The bizarre bad news keeps relentlessly rolling in: General Electric and its financial arm GE Capital threatened with the loss of their blue chip AAA credit rating, German business confidence plunging to record lows and the European Commission bending state rules to allow governments to replace banks as lenders to small and medium businesses.

Yup. Just another day and night of activity in the shrinking real economy where what was considered bizarre just a few months ago is becoming the norm.

Standard and Poor’s put GE and GE Capital on credit watch negative and warned that the cherished AAA rating could go within two years if the company’s new plans to meet the impact of the recession don’t help improve the business.

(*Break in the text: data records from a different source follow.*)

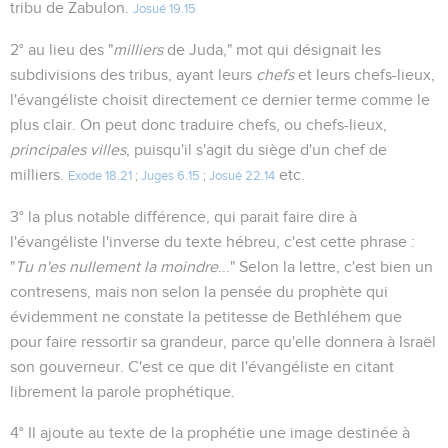
tribu de Zabulon.
Josué 19.15
2° au lieu des "
milliers
de Juda," mot qui désignait les
subdivisions des tribus, ayant leurs
chefs
et leurs chefs-lieux,
l'évangéliste choisit directement ce dernier terme comme le
plus clair. On peut donc traduire chefs, ou chefs-lieux,
principales villes
, puisqu'il s'agit du siège d'un chef de
milliers.
etc.
Exode 18.21
;
Juges 6.15
;
Josué 22.14
3° la plus notable différence, qui parait faire dire à
l'évangéliste l'inverse du texte hébreu, c'est cette phrase :
"
Tu n'es nullement la moindre
..." Selon la lettre, c'est bien un
contresens, mais non selon la pensée du prophète qui
évidemment ne constate la petitesse de Bethléhem que
pour faire ressortir sa grandeur, parce qu'elle donnera à Israël
son gouverneur. C'est ce que dit l'évangéliste en citant
librement la parole prophétique.
4° Il ajoute au texte de la prophétie une image destinée à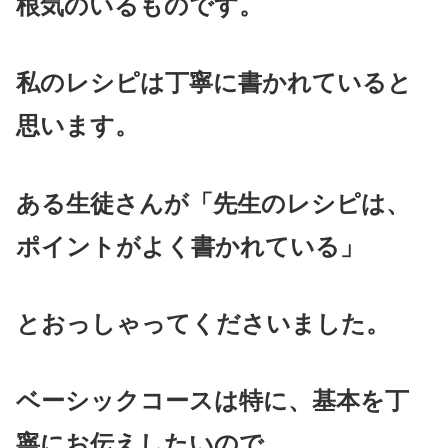
根気のいるものです。
私のレシピは丁寧に書かれていると
思います。
ある生徒さんが「先生のレシピは、
ポイントがよく書かれている」
とおっしゃってくださいました。
ベーシックコースは特に、基本を丁
寧にお伝えしたいので、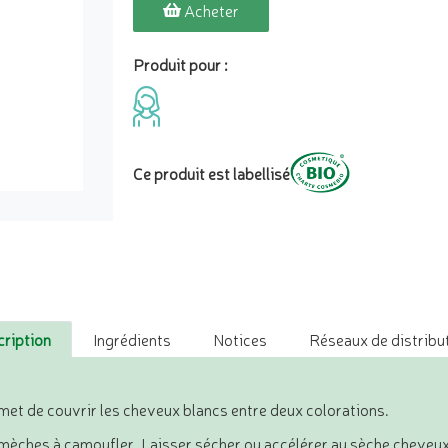
Acheter
Produit pour :
Ce produit est labellisé
ription
Ingrédients
Notices
Réseaux de distribut
met de couvrir les cheveux blancs entre deux colorations.
s mèches à camoufler. Laisser sécher ou accélérer au sèche cheveu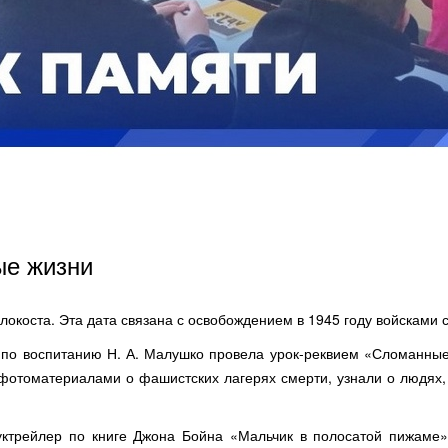
ые жизни
локоста. Эта дата связана с освобождением в 1945 году войсками
а по воспитанию Н. А. Малушко провела урок-реквием «Сломанные
фотоматериалами о фашистских лагерях смерти, узнали о людях,
уктрейлер по книге Джона Бойна «Мальчик в полосатой пижаме»,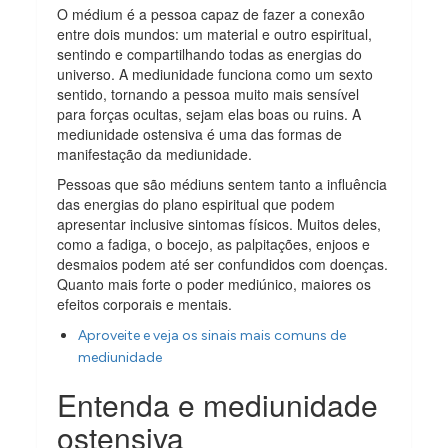
O médium é a pessoa capaz de fazer a conexão
entre dois mundos: um material e outro espiritual,
sentindo e compartilhando todas as energias do
universo. A mediunidade funciona como um sexto
sentido, tornando a pessoa muito mais sensível
para forças ocultas, sejam elas boas ou ruins. A
mediunidade ostensiva é uma das formas de
manifestação da mediunidade.
Pessoas que são médiuns sentem tanto a influência
das energias do plano espiritual que podem
apresentar inclusive sintomas físicos. Muitos deles,
como a fadiga, o bocejo, as palpitações, enjoos e
desmaios podem até ser confundidos com doenças.
Quanto mais forte o poder mediúnico, maiores os
efeitos corporais e mentais.
Aproveite e veja os sinais mais comuns de
mediunidade
Entenda e mediunidade
ostensiva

GE Capital’s “earnings deterioration in 2009 and 2010 could be greater than we previously assumed,” the S&P analysts wrote. “The outlook revision reflects the continuing risks posed by GECC’s reliance on confidence-sensitive wholesale funding, despite the benefits of temporary US government support programs and of management’s ongoing efforts.”

In Australia we know GE Capital is suffering: it has abandoned home lending, car lending and small business ventures. Wizard Home Loans is being sold and in New Zealand the rest of its business is lacking support from the US parent. There is very little GE Australia commercial paper floating around now because no-one wants to hold it.

Take job losses and cost cutting: normally it’s prudent to swing the axe like Sony (16,000) and Rio Tinto are doing (14,000).

But there are other ways to slash and burn — workers at UK construction equipment group JB Case are looking at cutting their own wages to save jobs and keep businesses going: employees at Corus Steel (owned by Tata of India) are looking at wage cuts in the UK to save a Welsh steel plant, and now Federal Express, the giant US air freight group, is cutting the wages of its CEO and all 36,000 salaried workers, who make up 16% of the company’s enormous workforce.

And banking giant Credit Suisse revealed overnight that it is to give its top employees shares in a new $US5 billion fund of illiquid assets in a move intended to link pay to the long-term performance of credit markets and limit the bank’s exposure to the securities. Now that’s aligning pay and shareholder value. Just the thing for the Commonwealth Bank to consider here after its bad debts bill blew out to $2.5 billion (which is what the fuss this week is really all about).

The new structure, announced overnight, is the most radical so far announced by any financial group to try and revamp their compensation policies in an effort to pacify shareholders, regulators and politicians upset by mortgage-related losses, widespread falls in share prices and taxpayer paid-for rescue schemes.

Credit Suisse bankers not involved in mortgages, leveraged loans and other loss-making dodgy deals might be upset, but it’s not a workers market out there for banks and brokers at the moment.

The announcement that has really attracted attention came from Fed Ex. The company has already cut some jobs, working hours, trucking time and other moves to trim $US1 billion from costs.

Economists have wondered why wages don’t fall more dramatically in downturns, and why many employees and companies don’t look at accepting widespread wage cuts instead of huge job cuts. In fact there’s a whole lot of research on this from the 1992 recession. The biggest US electricals retailer, Best Buy, this week circulated a voluntary redundancy scheme to all 4,000 salaried employees, giving them the option of putting their hand up first.

Fed Ex doesn’t have many union employees among its salaried staff, so it could be an exception, but the idea is gaining more traction and will be used more as the recession deepens next year.

Those employees at JB Case and Corus are fully unionised and they have considered and offered wage cuts to keep businesses alive, which is a significant change in the normally bolshie British labour market.

And with the possibility of price deflation around the corner, in 12 months’ time that 5% wage cut may have been offset by a big drop in retail and other prices (and of course a deeper recession!).